Page-level text extractions:
**********

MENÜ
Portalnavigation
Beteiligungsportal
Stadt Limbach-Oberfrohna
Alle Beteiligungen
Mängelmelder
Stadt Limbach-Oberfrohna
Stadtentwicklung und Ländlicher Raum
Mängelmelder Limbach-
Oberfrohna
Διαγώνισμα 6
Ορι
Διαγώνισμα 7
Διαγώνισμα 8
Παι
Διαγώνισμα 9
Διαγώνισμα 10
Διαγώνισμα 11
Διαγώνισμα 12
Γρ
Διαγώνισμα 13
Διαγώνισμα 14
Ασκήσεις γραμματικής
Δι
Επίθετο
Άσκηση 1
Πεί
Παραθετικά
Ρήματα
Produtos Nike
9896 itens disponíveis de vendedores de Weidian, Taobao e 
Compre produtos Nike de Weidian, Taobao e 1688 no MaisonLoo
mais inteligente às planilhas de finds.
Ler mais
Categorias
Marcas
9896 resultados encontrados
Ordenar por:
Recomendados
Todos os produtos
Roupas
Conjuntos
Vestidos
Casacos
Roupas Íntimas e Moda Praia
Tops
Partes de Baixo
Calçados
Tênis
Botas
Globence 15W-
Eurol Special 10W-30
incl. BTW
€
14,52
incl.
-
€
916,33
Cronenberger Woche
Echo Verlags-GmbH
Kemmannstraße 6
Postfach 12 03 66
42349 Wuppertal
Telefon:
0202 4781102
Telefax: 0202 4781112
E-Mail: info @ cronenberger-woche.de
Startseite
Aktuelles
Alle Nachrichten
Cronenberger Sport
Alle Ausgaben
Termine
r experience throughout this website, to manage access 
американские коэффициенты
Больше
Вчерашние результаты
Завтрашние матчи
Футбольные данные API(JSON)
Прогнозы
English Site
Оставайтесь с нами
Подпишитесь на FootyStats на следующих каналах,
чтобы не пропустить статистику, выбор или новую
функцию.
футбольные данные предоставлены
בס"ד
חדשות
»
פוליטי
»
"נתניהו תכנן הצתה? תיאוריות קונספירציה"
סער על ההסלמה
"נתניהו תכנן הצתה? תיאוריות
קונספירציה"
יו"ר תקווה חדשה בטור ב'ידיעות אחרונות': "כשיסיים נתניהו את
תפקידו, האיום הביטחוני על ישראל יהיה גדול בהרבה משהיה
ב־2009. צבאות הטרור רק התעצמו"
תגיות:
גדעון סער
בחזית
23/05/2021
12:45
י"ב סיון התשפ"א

**********

▶ _Your instructions_: Wherever the string "данные" appears in a line above, copy that line.

▶ _Task solution_:
Футбольные данные API(JSON)
футбольные данные предоставлены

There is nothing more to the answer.